Banal vient du francique « ban » = loi non obéit entraîne une peine, issu de la racine indo-européenne « bha-" = parler cérémonieusement (au germain : « banna » = commander). En 1547, le sens est passé à la peine elle-même : celle de l'exclusion (par décision d'une autorité) de l'exil forcé. La ban-lieue, une lieue autour du bourg, est un lieu sous domination, sous autorité, sous juridiction (pris-on = on est pris). Banal est d'abord « une personne soumise (aux droits d'usage) fixés par le seigneur » et « une chose appartenant au seigneur » (1032, 1269). Puis « une personne qui se met à disposition de tout le monde » (1688). C'est au XVIIIe siècle qu'il passe dans le sens employé de : « sans originalité, sans personnalité, à force d'âtre utilisé, vécu, regarder » (1798). Abandonner, bannir, forban, banlieue, bannière, banal sont tous des états indésirables créateurs de peine, sauf aubaine = homme d'une autre juridiction. [les dates du dictionnaire historique de la langue française a quelque chose de troublant : la date exacte du changement de sens d'un mot].

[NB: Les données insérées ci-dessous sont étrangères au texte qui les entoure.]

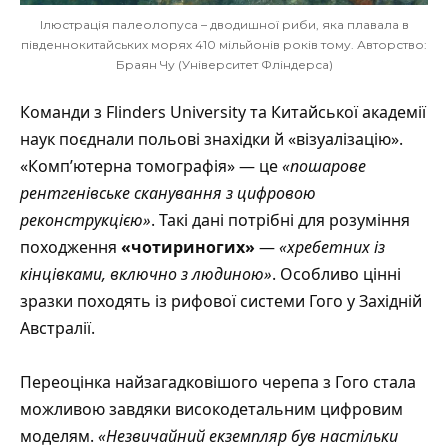
Ілюстрація палеолопуса – дводишної риби, яка плавала в
південнокитайських морях 410 мільйонів років тому. Авторство:
Браян Чу (Університет Фліндерса)
Команди з
Flinders University
та Китайської академії
наук поєднали польові знахідки й «візуалізацію».
«Комп’ютерна томографія» — це
«пошарове
рентгенівське сканування з цифровою
реконструкцією»
. Такі дані потрібні для розуміння
походження
«чотириногих»
—
«хребетних із
кінцівками, включно з людиною»
. Особливо цінні
зразки походять із рифової системи Гого у Західній
Австралії.
Переоцінка найзагадковішого черепа з Гого стала
можливою завдяки високодетальним цифровим
моделям.
«Незвичайний екземпляр був настільки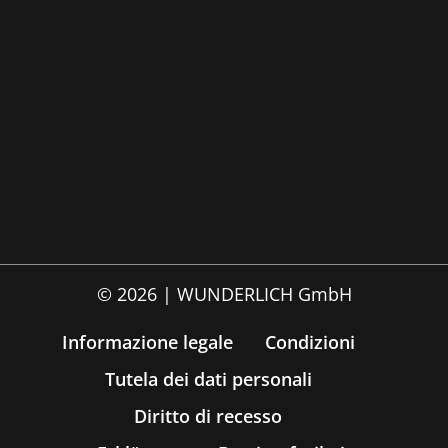
© 2026 | WUNDERLICH GmbH
Informazione legale
Condizioni
Tutela dei dati personali
Diritto di recesso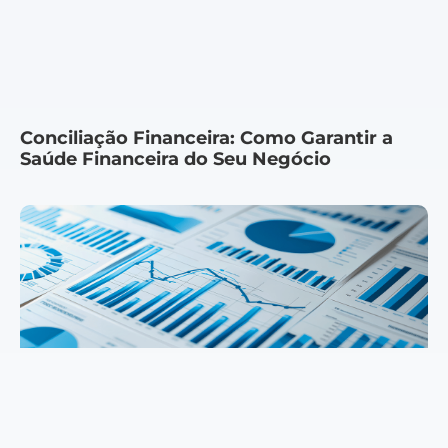
Conciliação Financeira: Como Garantir a
Saúde Financeira do Seu Negócio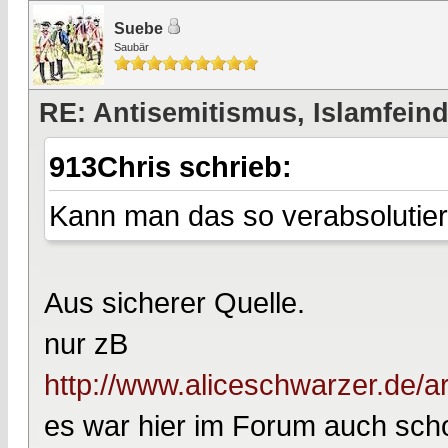
Suebe
Saubär
RE: Antisemitismus, Islamfeind
913Chris schrieb:
Kann man das so verabsolutier
Aus sicherer Quelle.
nur zB
http://www.aliceschwarzer.de/art
es war hier im Forum auch sc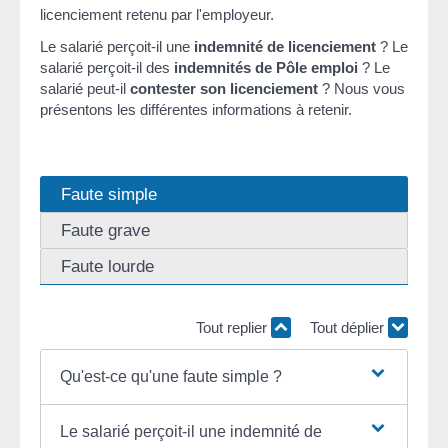
licenciement retenu par l'employeur.
Le salarié perçoit-il une
indemnité de licenciement
? Le
salarié perçoit-il des
indemnités de Pôle emploi
? Le
salarié peut-il
contester son licenciement
? Nous vous
présentons les différentes informations à retenir.
Faute simple
Faute grave
Faute lourde
Tout replier
Tout déplier
Qu'est-ce qu'une faute simple ?
Le salarié perçoit-il une indemnité de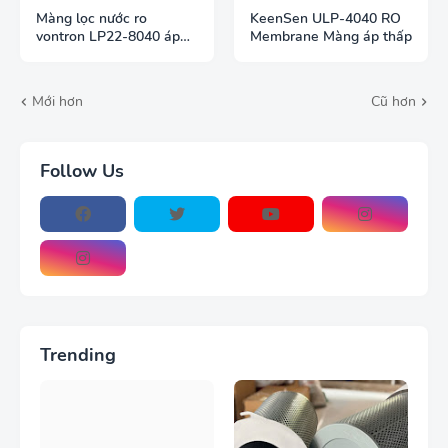
Màng lọc nước ro
KeenSen ULP-4040 RO
vontron LP22-8040 áp
Membrane Màng áp thấp
cao khử mặn
Mới hơn
Cũ hơn
Follow Us
Trending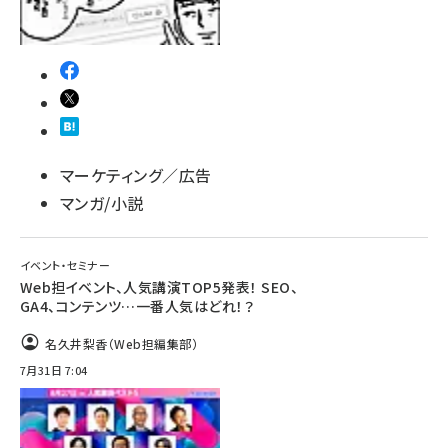
マーケティング／広告
マンガ/小説
イベント・セミナー
Web担イベント、人気講演TOP5発表！ SEO、
GA4、コンテンツ…一番人気はどれ！？
名久井梨香（Web担編集部）
7月31日 7:04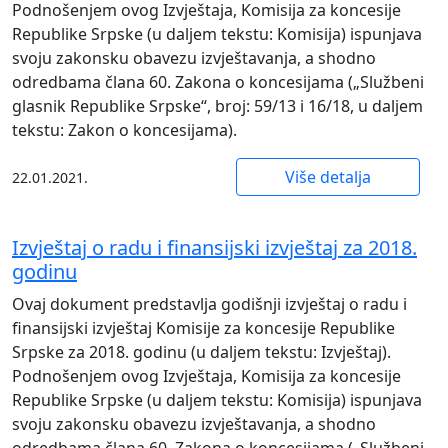
Pоdnоšеnjеm оvоg Izvјеštаја, Kоmisiја zа kоncеsiје
Rеpublikе Srpskе (u dаlјеm tеkstu: Kоmisiја) ispunjаvа
svојu zаkоnsku оbаvеzu izvјеštаvаnjа, а shоdnо
оdrеdbаmа člаnа 60. Zаkоnа о kоncеsiјаmа („Službеni
glаsnik Rеpublikе Srpskе“, brој: 59/13 i 16/18, u dаlјеm
tеkstu: Zаkоn о kоncеsiјаmа).
Više detalja
22.01.2021.
Izvještaj o radu i finansijski izvještaj za 2018.
godinu
Ovaj dokument predstavlja godišnji izvještaj o radu i
finansijski izvještaj Komisije za koncesije Republike
Srpske za 2018. godinu (u daljem tekstu: Izvještaj).
Podnošenjem ovog Izvještaja, Komisija za koncesije
Republike Srpske (u daljem tekstu: Komisija) ispunjava
svoju zakonsku obavezu izvještavanja, a shodno
odredbama člana 60. Zakona o koncesijama („Službeni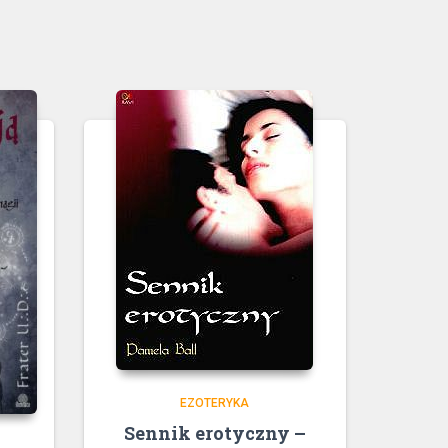
EZOTERYKA
Sennik erotyczny –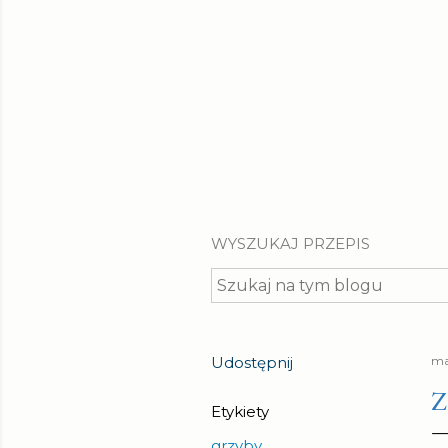
WYSZUKAJ PRZEPIS
Udostępnij
ma
Z
Etykiety
grzyby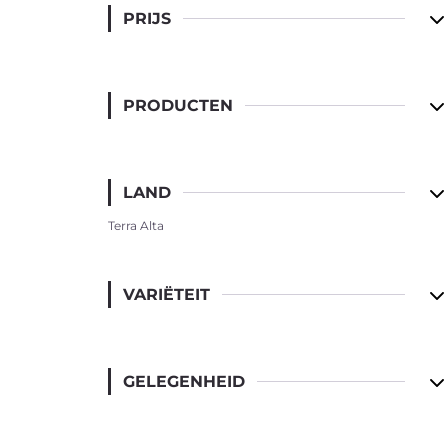
Voor verenigingen
PRIJS
Over ons
Contact
Wijn
PRODUCTEN
LAND
Terra Alta
Port
VARIËTEIT
GELEGENHEID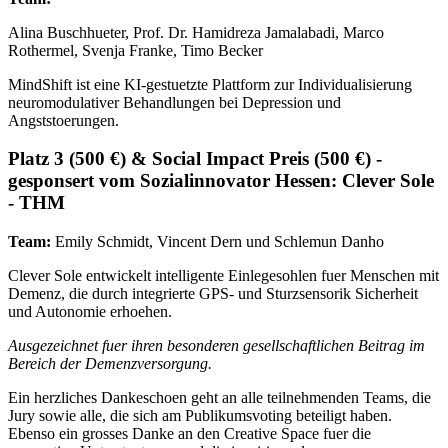
Alina Buschhueter, Prof. Dr. Hamidreza Jamalabadi, Marco
Rothermel, Svenja Franke, Timo Becker
MindShift ist eine KI-gestuetzte Plattform zur Individualisierung
neuromodulativer Behandlungen bei Depression und
Angststoerungen.
Platz 3 (500 €) & Social Impact Preis (500 €) -
gesponsert vom Sozialinnovator Hessen: Clever Sole
- THM
Team:
Emily Schmidt, Vincent Dern und Schlemun Danho
Clever Sole entwickelt intelligente Einlegesohlen fuer Menschen mit
Demenz, die durch integrierte GPS- und Sturzsensorik Sicherheit
und Autonomie erhoehen.
Ausgezeichnet fuer ihren besonderen gesellschaftlichen Beitrag im
Bereich der Demenzversorgung.
Ein herzliches Dankeschoen geht an alle teilnehmenden Teams, die
Jury sowie alle, die sich am Publikumsvoting beteiligt haben.
Ebenso ein grosses Danke an den Creative Space fuer die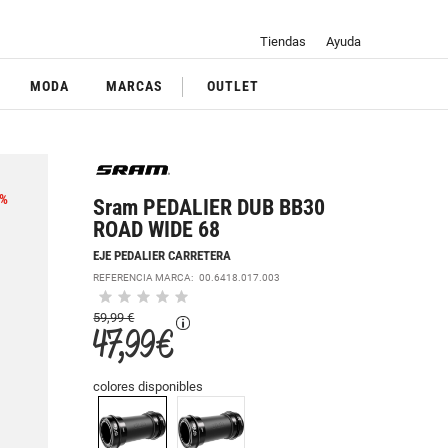
Tiendas
Ayuda
MODA
MARCAS
OUTLET
%
Sram PEDALIER DUB BB30
ROAD WIDE 68
EJE PEDALIER CARRETERA
REFERENCIA MARCA:
00.6418.017.003
59,99 €
47,99 €
colores disponibles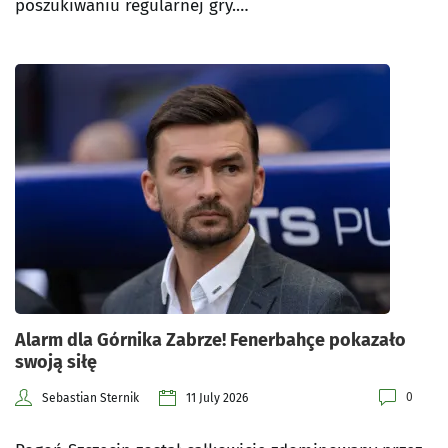
poszukiwaniu regularnej gry.…
Alarm dla Górnika Zabrze! Fenerbahçe pokazało
swoją siłę
0
Sebastian Sternik
11 July 2026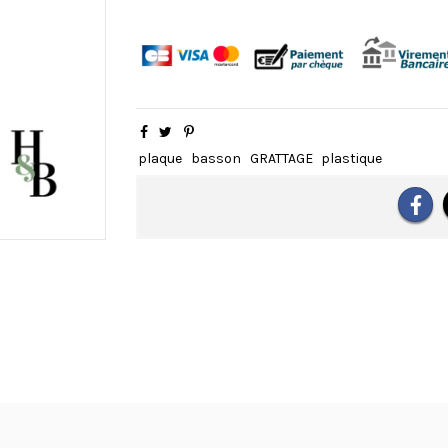
plaque
basson
GRATTAGE
plastique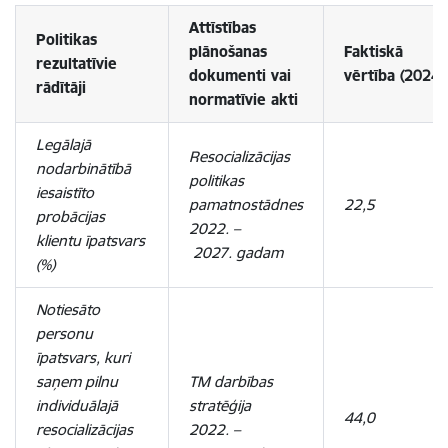
Attīstības
Politikas
plānošanas
Faktiskā
rezultatīvie
dokumenti vai
vērtība
(2024)
rādītāji
normatīvie akti
Legālajā
Resocializācijas
nodarbinātībā
politikas
iesaistīto
pamatnostādnes
22,5
probācijas
2022.
–
klientu īpatsvars
2027. gadam
(%)
Notiesāto
personu
īpatsvars, kuri
saņem pilnu
TM darbības
individuālajā
stratēģija
44,0
resocializācijas
2022. –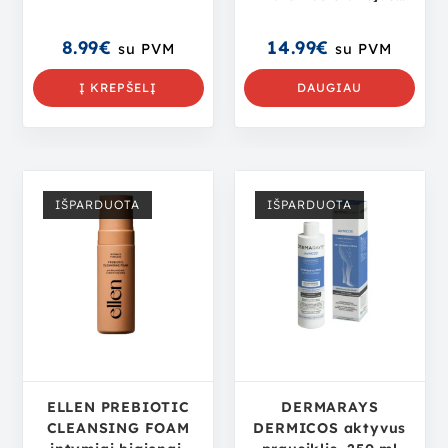
kūdikiams, 200 ml
8.99
€
14.99
€
su PVM
su PVM
Į KREPŠELĮ
DAUGIAU
IŠPARDUOTA
IŠPARDUOTA
ELLEN PREBIOTIC
DERMARAYS
CLEANSING FOAM
DERMICOS aktyvus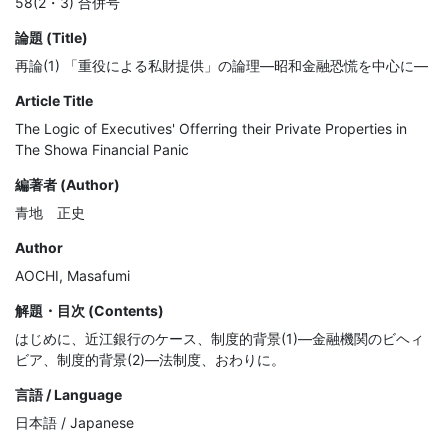
58(2・3) 合併号
論題 (Title)
再論(1) 「重役による私財提供」の論理―昭和金融恐慌を中心に―
Article Title
The Logic of Executives' Offerring their Private Properties in
The Showa Financial Panic
編著者 (Author)
青地 正史
Author
AOCHI, Masafumi
解題・目次 (Contents)
はじめに、近江銀行のケース、制度的背景(1)―金融機関のビヘィ
ビア、制度的背景(2)―法制度、おわりに。
言語 / Language
日本語 / Japanese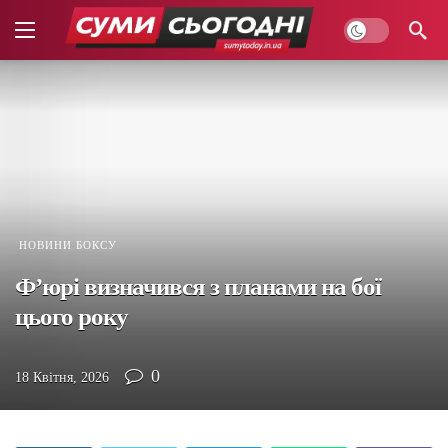
НОВИНИ БОКСУ
Ф’юрі визначився з планами на бої
цього року
0
18 Квітня, 2026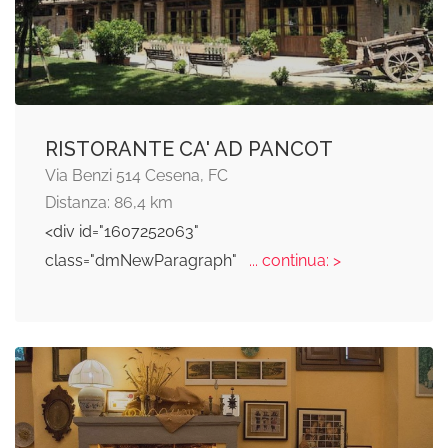
RISTORANTE CA' AD PANCOT
Via Benzi 514 Cesena, FC
Distanza: 86,4 km
<div id="1607252063"
class="dmNewParagraph"
... continua: >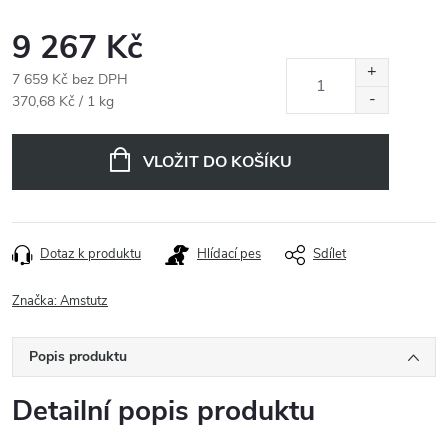
9 267 Kč
7 659 Kč bez DPH
Měrná
370,68 Kč / 1 kg
cena:
VLOŽIT DO KOŠÍKU
Dotaz k produktu
Hlídací pes
Sdílet
Značka:
Amstutz
Popis produktu
Detailní popis produktu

** le manque de goût du sens de l'ennui n'est apparu qu'au XVIIe siècle, dans le faste maniéré de la royauté baroque ? Gâté. Son sens premier, du latin « inodiare » = être odieux. Odio = haineux, a été de causer des tourments. Le manque de goût est le résultat d'une dépression locale (personnelle) ou globale (sociale) par manque ou par excès permanent. La dépression est déclenchée par sa liberté (qui donne sens à vivre) confisquée avec force et possession (piégé) de ne pouvoir s'en évader. De ne plus s'appartenir. La dépression influe l'absence d'action pour son dépérissement. À ne pas confondre avec « l'angoisse existentielle » (= la peur de se retrouver là sans savoir quoi faire à pouvoir faire) est le passage obligé de tout être humain : le passage entre vivre inconscient.e et vivre conscient.e. Son passage de l'ignorance au savoir (renaître dans l'inconnaissable à connaître), de vivre sans savoir à savoir qu'on sait (d'être en vie) : le passage de l'animal à l'humain.

Suicide est un mot juridique composé savamment en 1734 dans le sens d'homicide (tuer alors que c'est interdit), où le terme approprié devrait être « soicide », car en latin « sui » = soi, n'a aucune origine biblique. Suicide signifie : se donner la mort de manière illégale (désobéir à la loi), reflète l'illégalité de la mort (pour le besoin du travail de la main d'oeuvre), même en vie de grande souffrance => le désir d'instituer la mort de soi, individu, en interdit confirme le mépris de l'individu de choisir sa vie = sa mort lui-même. La police, l'administration autoritaire de la prohibition, qui est née à la même époque, ne retient que l'interdiction de se tuer : sui-cide, homi-cide de soi-même, est un crime. L'Église ensuite l'introduira dans son catéchisme. La dépression est une forme de désir de mort passive.